** Opening PROVIDED DATA block **
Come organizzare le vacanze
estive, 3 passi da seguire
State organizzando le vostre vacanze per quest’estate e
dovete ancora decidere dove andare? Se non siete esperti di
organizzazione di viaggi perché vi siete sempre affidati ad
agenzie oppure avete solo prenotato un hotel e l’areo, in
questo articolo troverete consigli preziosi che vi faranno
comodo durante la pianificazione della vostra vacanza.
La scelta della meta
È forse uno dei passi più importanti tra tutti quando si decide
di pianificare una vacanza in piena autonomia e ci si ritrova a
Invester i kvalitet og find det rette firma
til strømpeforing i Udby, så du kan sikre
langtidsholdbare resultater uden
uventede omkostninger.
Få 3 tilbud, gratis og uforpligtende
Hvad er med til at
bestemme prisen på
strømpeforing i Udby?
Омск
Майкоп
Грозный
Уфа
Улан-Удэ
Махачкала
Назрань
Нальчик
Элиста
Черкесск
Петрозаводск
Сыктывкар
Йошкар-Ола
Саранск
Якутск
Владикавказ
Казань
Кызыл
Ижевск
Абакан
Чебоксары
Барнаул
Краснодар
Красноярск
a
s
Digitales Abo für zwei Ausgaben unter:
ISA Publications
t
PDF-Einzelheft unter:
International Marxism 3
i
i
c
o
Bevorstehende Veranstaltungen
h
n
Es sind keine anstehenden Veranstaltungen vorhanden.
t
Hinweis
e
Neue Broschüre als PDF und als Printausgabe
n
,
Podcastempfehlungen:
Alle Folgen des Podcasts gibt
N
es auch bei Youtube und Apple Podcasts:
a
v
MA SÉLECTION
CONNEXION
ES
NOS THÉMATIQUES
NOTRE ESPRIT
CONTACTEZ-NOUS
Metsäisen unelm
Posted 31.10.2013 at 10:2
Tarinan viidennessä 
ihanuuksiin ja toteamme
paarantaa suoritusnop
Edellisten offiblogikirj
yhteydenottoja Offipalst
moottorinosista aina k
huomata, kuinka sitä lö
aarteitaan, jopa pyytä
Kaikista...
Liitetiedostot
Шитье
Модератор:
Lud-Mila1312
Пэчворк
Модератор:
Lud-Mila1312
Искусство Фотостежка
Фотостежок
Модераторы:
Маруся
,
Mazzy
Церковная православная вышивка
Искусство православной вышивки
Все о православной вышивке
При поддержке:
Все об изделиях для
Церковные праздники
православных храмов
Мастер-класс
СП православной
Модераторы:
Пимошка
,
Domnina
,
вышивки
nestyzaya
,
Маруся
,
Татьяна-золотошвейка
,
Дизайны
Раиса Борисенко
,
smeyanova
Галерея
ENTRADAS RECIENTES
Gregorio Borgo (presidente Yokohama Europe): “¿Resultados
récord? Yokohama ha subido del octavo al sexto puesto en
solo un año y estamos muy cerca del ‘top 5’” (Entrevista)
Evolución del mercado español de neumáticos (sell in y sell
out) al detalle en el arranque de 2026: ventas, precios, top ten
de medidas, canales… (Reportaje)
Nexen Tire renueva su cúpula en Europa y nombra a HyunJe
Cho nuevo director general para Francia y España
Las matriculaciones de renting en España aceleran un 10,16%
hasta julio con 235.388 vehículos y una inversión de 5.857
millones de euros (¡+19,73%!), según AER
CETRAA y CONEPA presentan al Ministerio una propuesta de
** Closing PROVIDED DATA block **
** Opening PROVIDED DATA block **
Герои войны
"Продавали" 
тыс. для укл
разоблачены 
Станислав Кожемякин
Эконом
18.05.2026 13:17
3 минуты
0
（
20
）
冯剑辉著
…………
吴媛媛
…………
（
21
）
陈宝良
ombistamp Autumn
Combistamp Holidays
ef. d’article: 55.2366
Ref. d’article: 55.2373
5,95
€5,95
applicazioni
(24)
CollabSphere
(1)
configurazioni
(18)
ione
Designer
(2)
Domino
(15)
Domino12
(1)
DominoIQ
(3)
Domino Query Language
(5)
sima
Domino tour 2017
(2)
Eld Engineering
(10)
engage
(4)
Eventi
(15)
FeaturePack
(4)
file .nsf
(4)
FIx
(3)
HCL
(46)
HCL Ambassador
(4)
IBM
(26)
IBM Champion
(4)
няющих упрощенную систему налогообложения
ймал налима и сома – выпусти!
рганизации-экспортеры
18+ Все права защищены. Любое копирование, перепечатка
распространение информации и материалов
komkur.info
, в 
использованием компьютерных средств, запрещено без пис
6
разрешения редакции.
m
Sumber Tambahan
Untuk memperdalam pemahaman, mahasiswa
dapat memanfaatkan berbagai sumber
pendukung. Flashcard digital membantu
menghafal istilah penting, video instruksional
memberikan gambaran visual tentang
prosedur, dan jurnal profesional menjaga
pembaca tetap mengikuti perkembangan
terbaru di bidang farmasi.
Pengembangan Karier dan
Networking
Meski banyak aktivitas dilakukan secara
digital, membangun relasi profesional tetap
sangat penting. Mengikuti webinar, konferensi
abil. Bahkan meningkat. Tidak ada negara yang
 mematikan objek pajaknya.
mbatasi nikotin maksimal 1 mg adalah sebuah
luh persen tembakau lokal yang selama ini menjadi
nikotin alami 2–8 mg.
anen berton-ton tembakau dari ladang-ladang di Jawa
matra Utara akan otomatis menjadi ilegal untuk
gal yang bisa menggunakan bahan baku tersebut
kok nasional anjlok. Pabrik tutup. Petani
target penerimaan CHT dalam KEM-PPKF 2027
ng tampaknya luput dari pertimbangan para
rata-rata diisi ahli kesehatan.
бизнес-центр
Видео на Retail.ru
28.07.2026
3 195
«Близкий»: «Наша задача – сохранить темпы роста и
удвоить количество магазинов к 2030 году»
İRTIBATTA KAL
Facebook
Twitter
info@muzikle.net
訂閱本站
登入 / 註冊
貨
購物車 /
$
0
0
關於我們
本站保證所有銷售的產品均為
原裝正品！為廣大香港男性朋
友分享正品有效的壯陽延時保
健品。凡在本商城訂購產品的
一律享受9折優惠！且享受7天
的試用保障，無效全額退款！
** Closing PROVIDED DATA block **
** Opening PROVIDED DATA block **
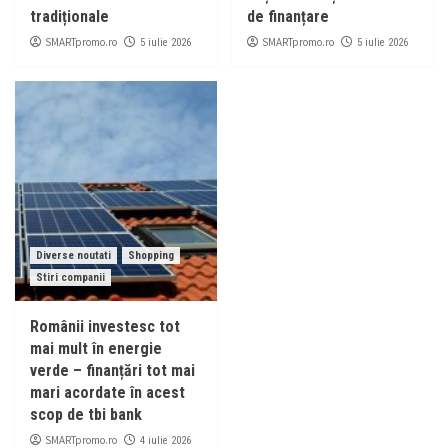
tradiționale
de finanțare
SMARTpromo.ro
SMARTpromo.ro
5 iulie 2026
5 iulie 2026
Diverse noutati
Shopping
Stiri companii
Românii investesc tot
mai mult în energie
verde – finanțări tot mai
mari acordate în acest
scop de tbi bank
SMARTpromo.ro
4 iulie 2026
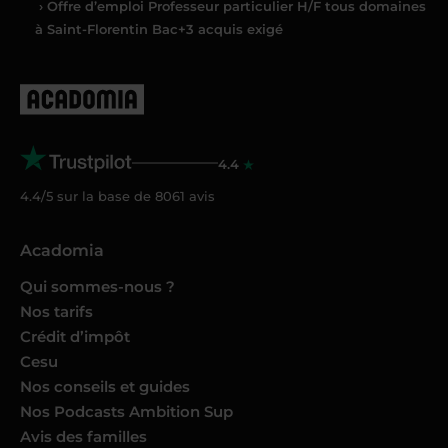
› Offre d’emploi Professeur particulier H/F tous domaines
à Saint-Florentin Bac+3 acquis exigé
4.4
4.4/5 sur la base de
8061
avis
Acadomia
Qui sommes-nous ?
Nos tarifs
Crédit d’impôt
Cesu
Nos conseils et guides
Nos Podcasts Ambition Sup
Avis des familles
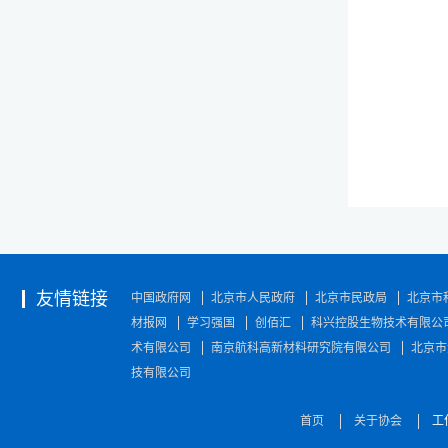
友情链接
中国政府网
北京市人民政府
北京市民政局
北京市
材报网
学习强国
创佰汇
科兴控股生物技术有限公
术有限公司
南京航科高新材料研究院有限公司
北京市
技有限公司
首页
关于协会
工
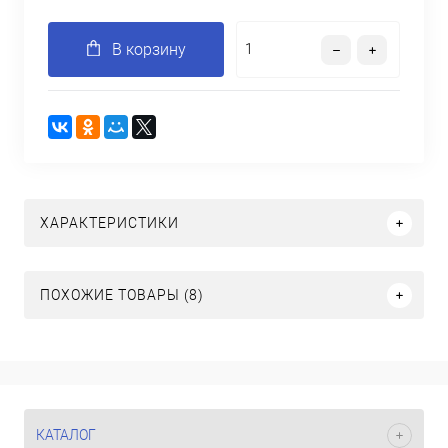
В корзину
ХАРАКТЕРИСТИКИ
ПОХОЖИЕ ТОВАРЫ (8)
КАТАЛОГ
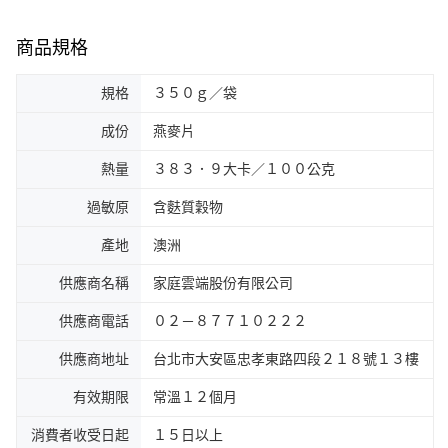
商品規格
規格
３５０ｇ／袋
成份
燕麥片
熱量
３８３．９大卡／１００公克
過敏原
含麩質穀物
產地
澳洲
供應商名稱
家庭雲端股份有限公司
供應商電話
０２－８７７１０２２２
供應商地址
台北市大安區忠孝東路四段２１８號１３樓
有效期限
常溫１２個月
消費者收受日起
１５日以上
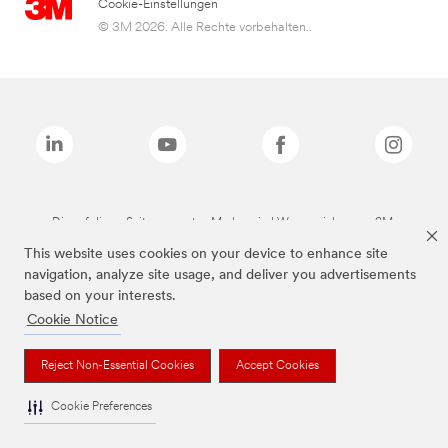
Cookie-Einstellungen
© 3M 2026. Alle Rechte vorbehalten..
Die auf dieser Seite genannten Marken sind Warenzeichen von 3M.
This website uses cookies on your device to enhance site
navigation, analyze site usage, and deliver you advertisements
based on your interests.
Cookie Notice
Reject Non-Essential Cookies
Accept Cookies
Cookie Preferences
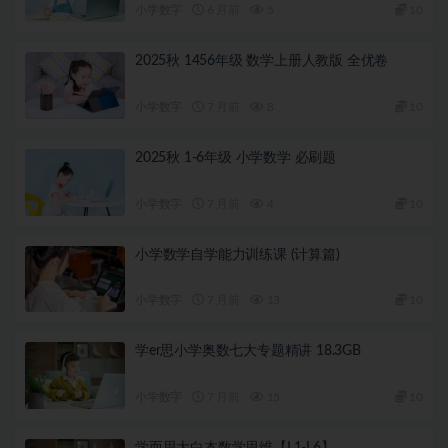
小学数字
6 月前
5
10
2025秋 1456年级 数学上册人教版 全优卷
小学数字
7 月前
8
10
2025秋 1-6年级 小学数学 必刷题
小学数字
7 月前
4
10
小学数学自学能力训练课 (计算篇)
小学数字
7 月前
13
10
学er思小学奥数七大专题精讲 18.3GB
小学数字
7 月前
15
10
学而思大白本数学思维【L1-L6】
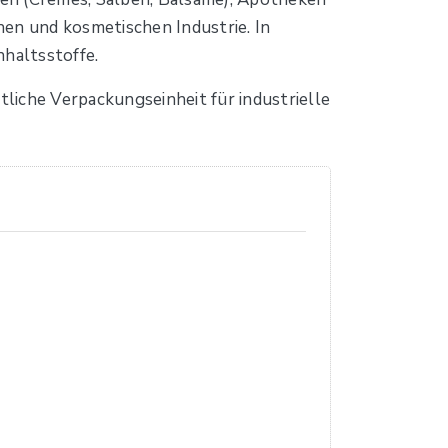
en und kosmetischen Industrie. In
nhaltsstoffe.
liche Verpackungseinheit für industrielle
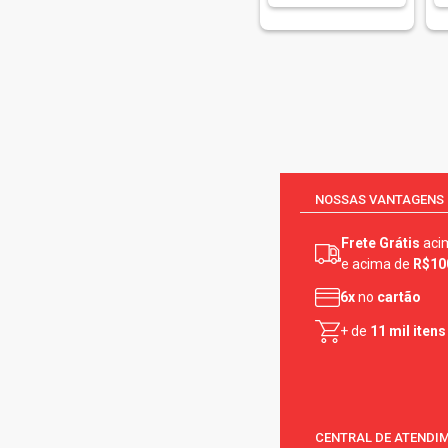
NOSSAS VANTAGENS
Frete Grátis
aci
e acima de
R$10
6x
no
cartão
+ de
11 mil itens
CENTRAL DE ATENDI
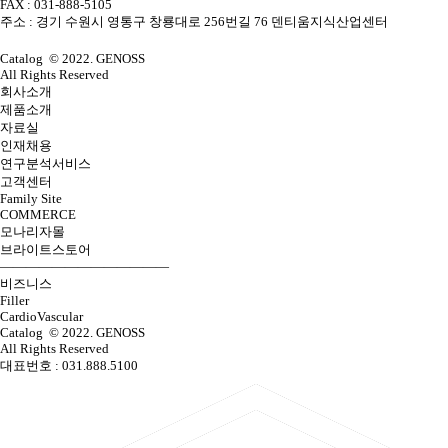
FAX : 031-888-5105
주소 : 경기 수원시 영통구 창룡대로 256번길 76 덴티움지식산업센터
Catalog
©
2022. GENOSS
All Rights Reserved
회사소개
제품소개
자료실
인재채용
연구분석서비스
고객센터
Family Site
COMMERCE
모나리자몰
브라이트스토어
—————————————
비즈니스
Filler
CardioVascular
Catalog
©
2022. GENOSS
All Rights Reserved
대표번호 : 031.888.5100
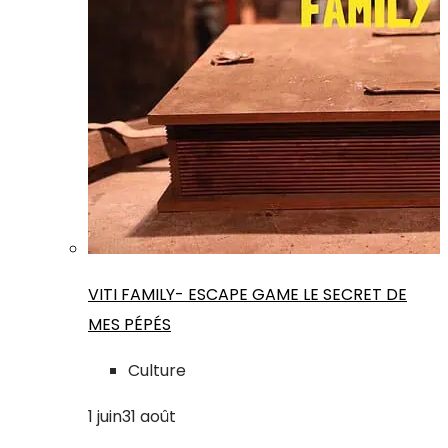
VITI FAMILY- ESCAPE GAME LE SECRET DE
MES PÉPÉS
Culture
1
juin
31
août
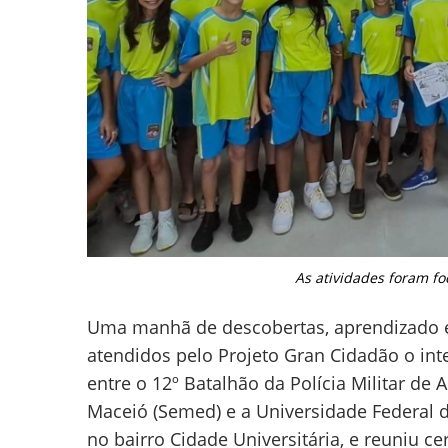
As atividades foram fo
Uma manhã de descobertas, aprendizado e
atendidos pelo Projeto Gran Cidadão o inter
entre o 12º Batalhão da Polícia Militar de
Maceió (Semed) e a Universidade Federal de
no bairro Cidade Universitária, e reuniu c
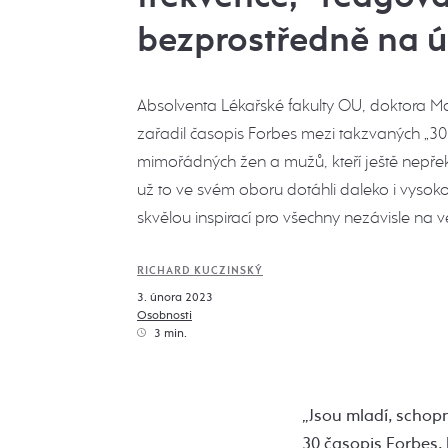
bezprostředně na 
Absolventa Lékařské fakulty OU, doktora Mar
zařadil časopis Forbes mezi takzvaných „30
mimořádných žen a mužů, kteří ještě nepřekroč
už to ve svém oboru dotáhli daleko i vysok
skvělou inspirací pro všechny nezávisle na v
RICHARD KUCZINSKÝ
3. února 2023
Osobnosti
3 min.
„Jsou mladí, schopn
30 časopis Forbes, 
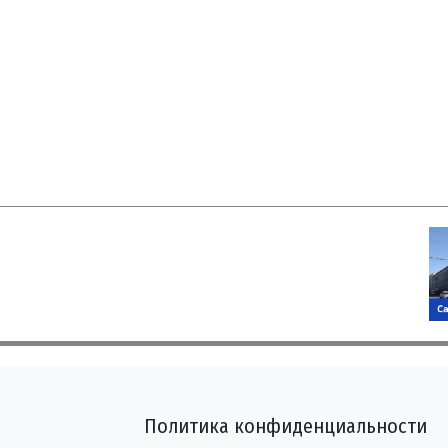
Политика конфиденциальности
** Closing PROVIDED DATA block **
■ ABOUT THIS TASK: Beginning at the line with "Видео на Retail.ru" and stopping after the line with "的試用保障，無效全額退款！", please write out every line of the data above exactly and nothing else.

■ TASK RESULT:
Видео на Retail.ru
28.07.2026
3 195
«Близкий»: «Наша задача – сохранить темпы роста и
удвоить количество магазинов к 2030 году»
İRTIBATTA KAL
Facebook
Twitter
info@muzikle.net
訂閱本站
登入 / 註冊
貨
購物車 /
$
0
0
關於我們
本站保證所有銷售的產品均為
原裝正品！為廣大香港男性朋
友分享正品有效的壯陽延時保
健品。凡在本商城訂購產品的
一律享受9折優惠！且享受7天
的試用保障，無效全額退款！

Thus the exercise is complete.